According to the National Institute of Diabetes and Digestive and Kidney Diseases (NIDDK), drug-induced liver injury (DILI) is the leading cause of acute liver failure in the U.S.

It is also a leading cause of drug failure in clinical trials.

Now, researchers have used liver organoids to develop a polygenic risk score that could predict the risk of liver toxicity for multiple different drugs, regardless of the underlying mechanism.
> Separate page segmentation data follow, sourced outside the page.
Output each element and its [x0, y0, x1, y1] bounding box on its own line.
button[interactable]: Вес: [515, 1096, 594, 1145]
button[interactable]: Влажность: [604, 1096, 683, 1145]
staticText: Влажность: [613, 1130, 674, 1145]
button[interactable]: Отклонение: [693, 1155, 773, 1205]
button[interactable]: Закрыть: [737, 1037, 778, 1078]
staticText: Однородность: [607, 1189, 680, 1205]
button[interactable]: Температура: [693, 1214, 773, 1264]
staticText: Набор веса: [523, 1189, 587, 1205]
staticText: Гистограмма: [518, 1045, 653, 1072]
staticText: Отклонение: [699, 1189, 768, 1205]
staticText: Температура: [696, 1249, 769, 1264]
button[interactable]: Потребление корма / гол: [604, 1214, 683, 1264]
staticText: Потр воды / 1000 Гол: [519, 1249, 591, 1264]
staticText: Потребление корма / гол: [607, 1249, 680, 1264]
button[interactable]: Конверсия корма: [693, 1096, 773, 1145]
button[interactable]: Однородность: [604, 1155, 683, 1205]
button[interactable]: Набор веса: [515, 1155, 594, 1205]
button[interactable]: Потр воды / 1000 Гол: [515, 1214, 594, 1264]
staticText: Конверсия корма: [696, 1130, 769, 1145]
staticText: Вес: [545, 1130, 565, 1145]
“Multiple drugs’ risk injury can be projected in our single model, despite the fact that the liver injury may be caused by different molecular mechanisms for each drug,” Takanori Takebe told BioWorld. Takebe is an assistant professor of pediatrics at the University of Cincinnati, as well as the director for commercial innovation and the university’s Center for Stem Cell and Organoid Research and Medicine. He is also a professor at Tokyo Medical and Dental University.

He and his colleagues reported their method in the Sept. 7, 2020, online issue of Nature Medicine.
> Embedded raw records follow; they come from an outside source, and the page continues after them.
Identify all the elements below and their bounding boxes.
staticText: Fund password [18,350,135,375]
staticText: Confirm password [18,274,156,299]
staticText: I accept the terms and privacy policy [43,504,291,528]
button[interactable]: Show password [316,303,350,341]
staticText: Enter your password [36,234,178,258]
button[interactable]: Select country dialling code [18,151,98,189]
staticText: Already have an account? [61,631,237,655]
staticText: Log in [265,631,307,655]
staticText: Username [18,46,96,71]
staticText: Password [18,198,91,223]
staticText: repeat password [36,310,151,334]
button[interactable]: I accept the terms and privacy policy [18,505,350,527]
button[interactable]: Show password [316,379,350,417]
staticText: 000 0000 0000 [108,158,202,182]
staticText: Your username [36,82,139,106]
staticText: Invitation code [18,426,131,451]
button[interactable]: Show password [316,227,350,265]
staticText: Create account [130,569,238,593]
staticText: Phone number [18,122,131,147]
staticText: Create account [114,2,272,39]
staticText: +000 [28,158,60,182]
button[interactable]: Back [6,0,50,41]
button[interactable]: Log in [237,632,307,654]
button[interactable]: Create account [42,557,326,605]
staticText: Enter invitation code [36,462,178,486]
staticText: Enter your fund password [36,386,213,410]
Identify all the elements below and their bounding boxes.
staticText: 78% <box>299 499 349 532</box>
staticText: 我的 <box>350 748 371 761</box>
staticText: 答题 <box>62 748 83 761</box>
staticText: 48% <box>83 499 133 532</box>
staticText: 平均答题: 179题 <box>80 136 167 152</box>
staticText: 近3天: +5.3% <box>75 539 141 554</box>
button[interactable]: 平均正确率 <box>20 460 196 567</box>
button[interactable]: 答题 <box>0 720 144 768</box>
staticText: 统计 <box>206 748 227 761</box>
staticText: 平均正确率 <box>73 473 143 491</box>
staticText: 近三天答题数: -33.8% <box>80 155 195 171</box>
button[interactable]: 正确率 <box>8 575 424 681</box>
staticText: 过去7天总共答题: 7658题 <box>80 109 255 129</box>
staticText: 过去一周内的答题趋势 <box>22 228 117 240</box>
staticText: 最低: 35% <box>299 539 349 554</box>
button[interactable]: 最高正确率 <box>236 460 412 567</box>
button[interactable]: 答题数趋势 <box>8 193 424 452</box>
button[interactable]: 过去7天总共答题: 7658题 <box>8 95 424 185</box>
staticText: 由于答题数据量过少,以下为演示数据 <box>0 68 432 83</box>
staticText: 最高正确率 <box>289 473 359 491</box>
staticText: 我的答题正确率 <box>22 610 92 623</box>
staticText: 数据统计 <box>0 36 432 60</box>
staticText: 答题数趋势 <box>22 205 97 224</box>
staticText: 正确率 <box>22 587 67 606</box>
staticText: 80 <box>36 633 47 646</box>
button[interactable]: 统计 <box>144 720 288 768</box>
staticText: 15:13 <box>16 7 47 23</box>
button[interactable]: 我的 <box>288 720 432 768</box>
Liver metabolism differs enough among species that only about 70% of drugs that end up with liver toxicity issues show any kind of warning signs in animal studies. As a result, liver injury has sunk a number of drugs in late-stage clinical development, or even after approval.

There are a number of gene variants that have been linked to an increased risk of drug toxicity. The cytochrome P450 enzymes, which play major roles in drug metabolism, were first recognized as related to risk in the 1980s.
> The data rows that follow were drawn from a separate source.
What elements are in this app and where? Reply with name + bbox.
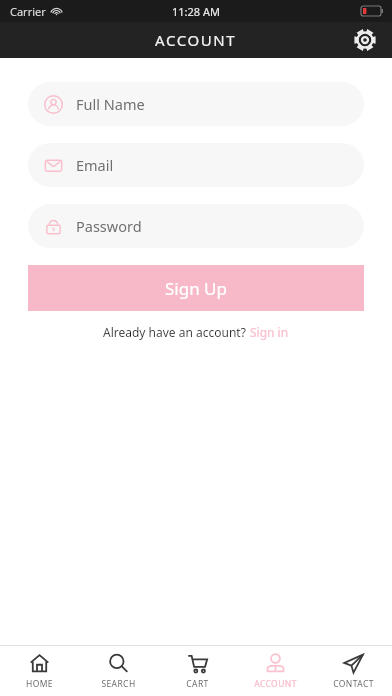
staticText: Already have an account? [103, 324, 250, 340]
button[interactable]: CART [158, 646, 236, 696]
button[interactable]: Full Name [28, 82, 364, 126]
staticText: SEARCH [101, 678, 136, 690]
staticText: Carrier [10, 4, 46, 19]
staticText: Full Name [76, 94, 145, 114]
staticText: ACCOUNT [155, 30, 237, 50]
staticText: Password [76, 216, 142, 236]
button[interactable]: Settings [350, 25, 380, 55]
button[interactable]: SEARCH [79, 646, 158, 696]
staticText: HOME [26, 678, 53, 690]
staticText: CART [186, 678, 209, 690]
button[interactable]: Password [28, 204, 364, 248]
button[interactable]: Email [28, 143, 364, 187]
staticText: CONTACT [333, 678, 374, 690]
button[interactable]: CONTACT [314, 646, 392, 696]
staticText: 11:28 AM [172, 4, 220, 19]
button[interactable]: ACCOUNT [236, 646, 314, 696]
button[interactable]: Sign Up [28, 265, 364, 311]
staticText: Email [76, 155, 114, 175]
staticText: ACCOUNT [254, 678, 297, 690]
staticText: Sign in [250, 324, 289, 340]
button[interactable]: HOME [0, 646, 79, 696]
button[interactable]: Sign in [250, 324, 289, 340]
staticText: Sign Up [165, 277, 227, 300]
More recently, genome-wide association studies (GWAS) have identified a number of variants that are more weakly linked to DILI.

Like in most conditions, though, GWAS has failed to deliver smoking guns, instead identifying multiple weak contributors to risk.

Such multifactorial risk is much harder to use in patient stratification. But in other disorders, it has been possible to combine those multiple weak variants into “polygenic risk scores” that can quantify overall risk.

“The polygenic risk score-based approach is…. emerging for different diseases,” Takebe said. But to date, it has not been integrated with in vitro model systems. In doing so, Takebe and his colleagues have developed an approach that could find applications both in drug development and clinically.

The team first re-analyzed multiple previous studies to arrive at a risk score that took more than 20,000 gene variants into account.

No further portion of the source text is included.